Ada satu kisah yang begitu menyentuh dalam Injil Markus tentang seorang pengemis buta bernama Bartimeus. Meski tampak sederhana, kisah ini menyimpan pelajaran besar tentang iman yang tidak mau diam. Bartimeus tidak membiarkan keadaannya membungkam iman, justru ia berseru semakin keras kepada Yesus hingga mengalami mujizat.
Dalam Markus 10:47-48 tertulis, “Ketika didengarnya bahwa itu adalah Yesus orang Nazaret, mulailah ia berseru: ‘Yesus, Anak Daud, kasihanilah aku!’ Banyak orang menegornya supaya ia diam.
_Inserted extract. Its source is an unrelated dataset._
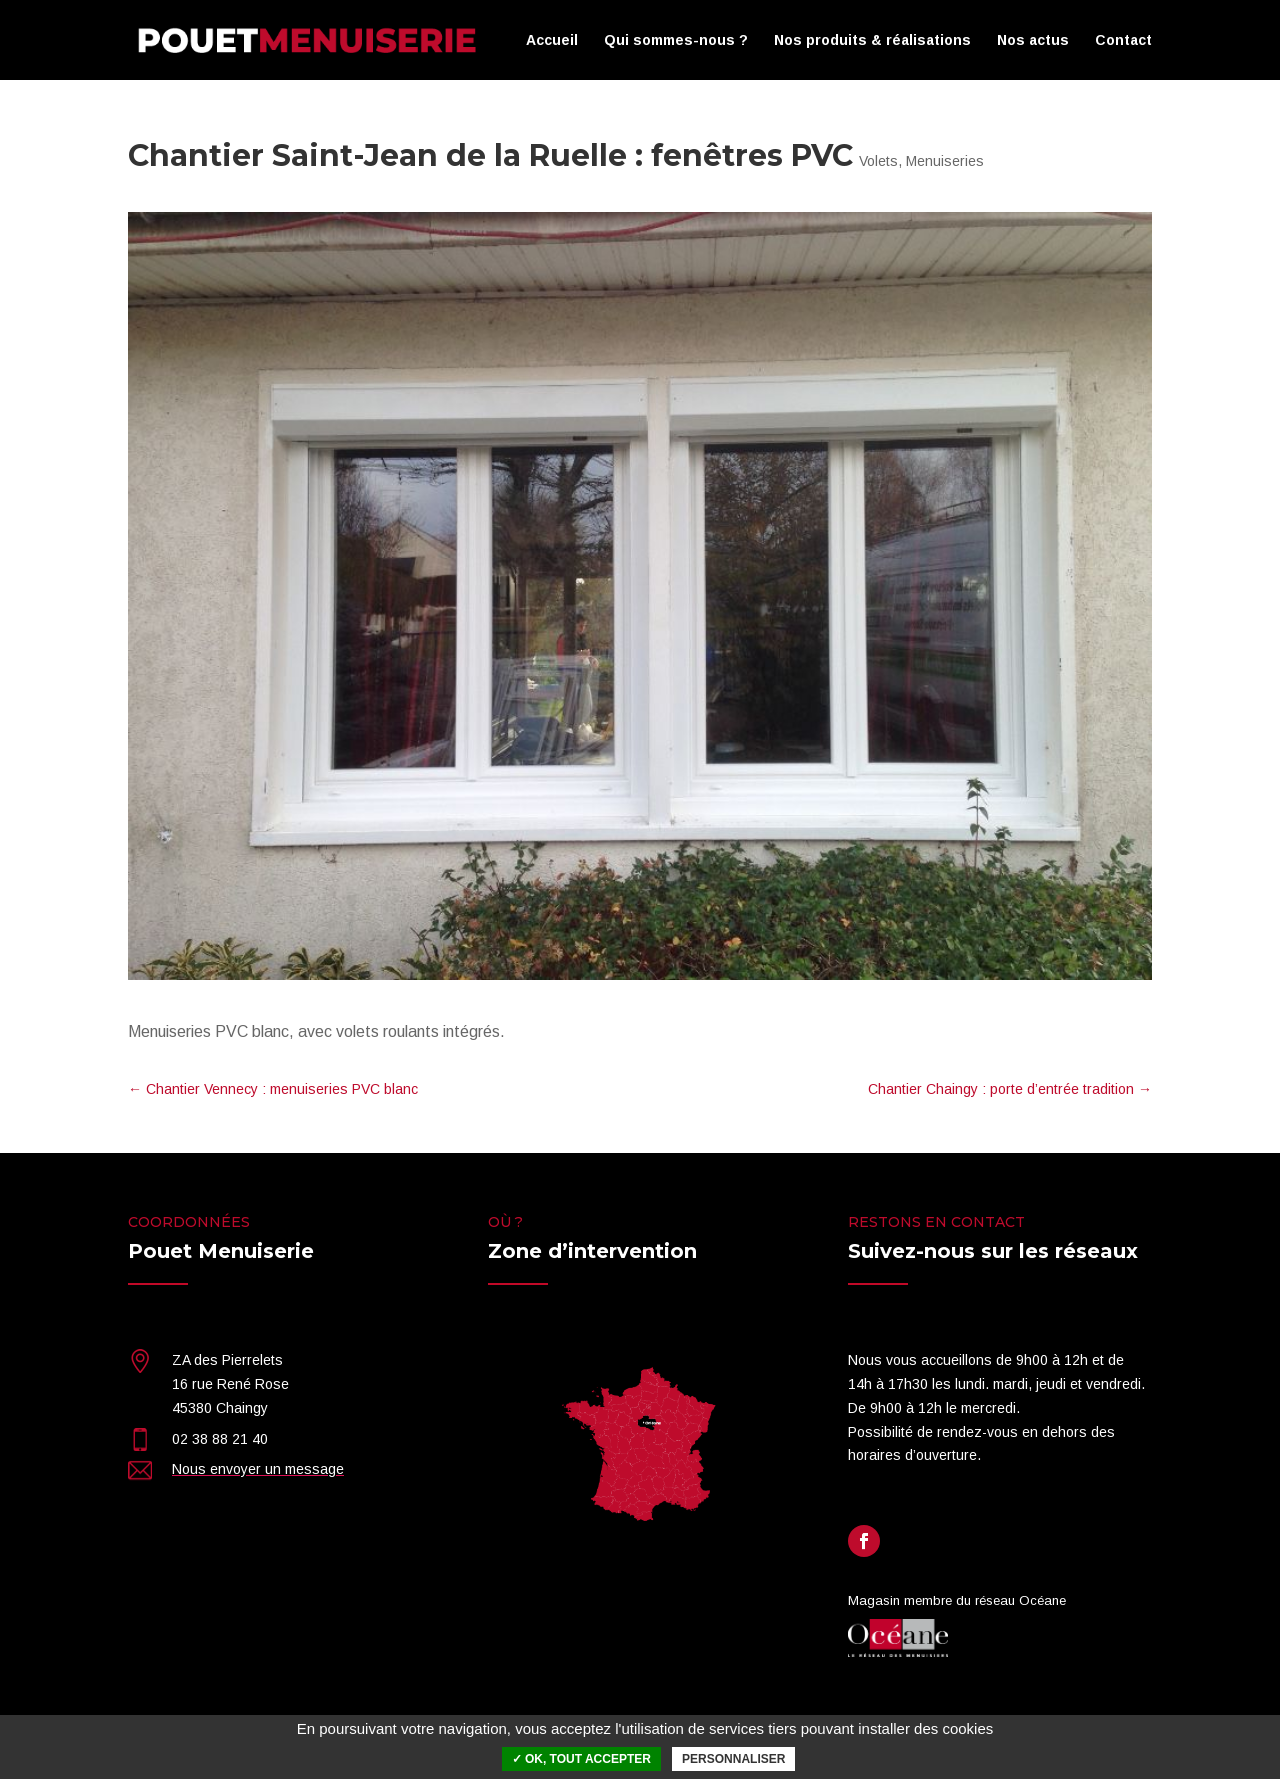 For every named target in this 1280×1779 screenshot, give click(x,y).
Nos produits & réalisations (872, 40)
Namun semakin keras ia berseru: ‘Anak Daud, kasihanilah aku!’” Inilah iman yang gigih, iman yang tidak takut ditolak, tidak malu, dan tidak menyerah meski ditekan oleh suara sekeliling.
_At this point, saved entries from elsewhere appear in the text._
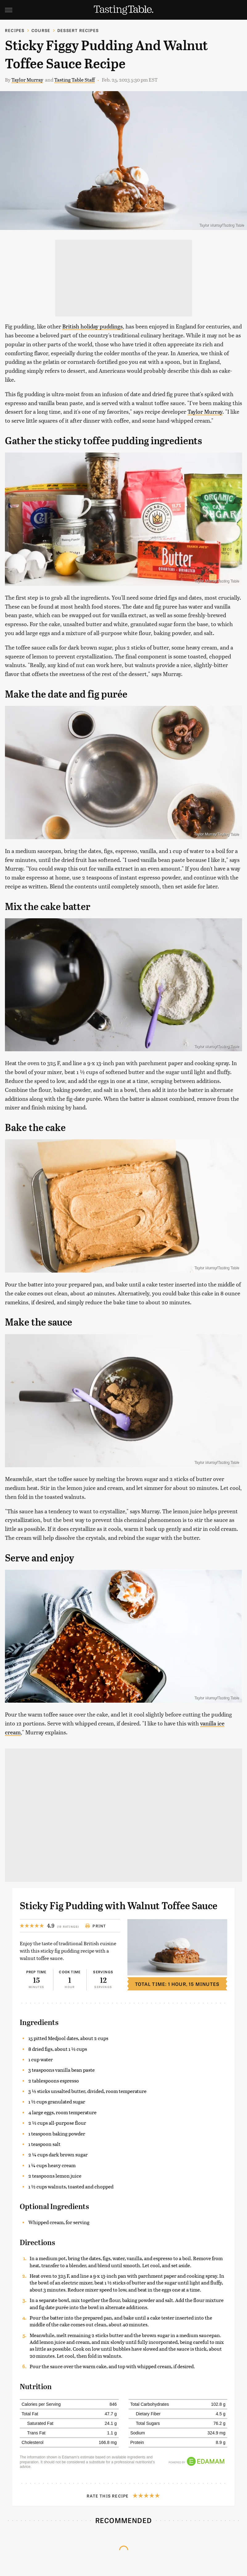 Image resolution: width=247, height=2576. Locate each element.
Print (95, 1926)
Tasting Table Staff (74, 79)
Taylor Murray (27, 79)
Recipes (14, 30)
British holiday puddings (92, 326)
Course (40, 30)
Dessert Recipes (78, 30)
Bartimeus tahu satu hal: Yesus adalah satu-satunya harapan. Jika ia diam, kesempatan bisa hilang. Iman sejati tidak pasif, melainkan berani mengambil langkah, sekalipun dianggap mengganggu atau tidak pantas. Bartimeus memilih untuk terus berseru, dan respon Yesus pun luar biasa: “Panggillah dia!” (Markus 10:49).
Iman yang tidak mau diam selalu menarik perhatian Tuhan. Bukan karena Tuhan tuli, tetapi karena iman yang aktif menunjukkan kepercayaan total kepada-Nya. Sama seperti perempuan yang sakit pendarahan 12 tahun, ia berani maju menyentuh jubah Yesus meski dianggap najis. Tindakan kecil itu lahir dari iman yang hidup, bukan iman yang diam.
Kita pun sering berada dalam posisi seperti Bartimeus. Ada banyak “suara” yang mencoba membuat kita diam: suara keraguan, rasa malu, bisikan iblis yang berkata doa kita sia-sia, atau komentar orang yang meremehkan iman kita. Tetapi iman yang sejati akan memilih untuk tetap berseru kepada Yesus.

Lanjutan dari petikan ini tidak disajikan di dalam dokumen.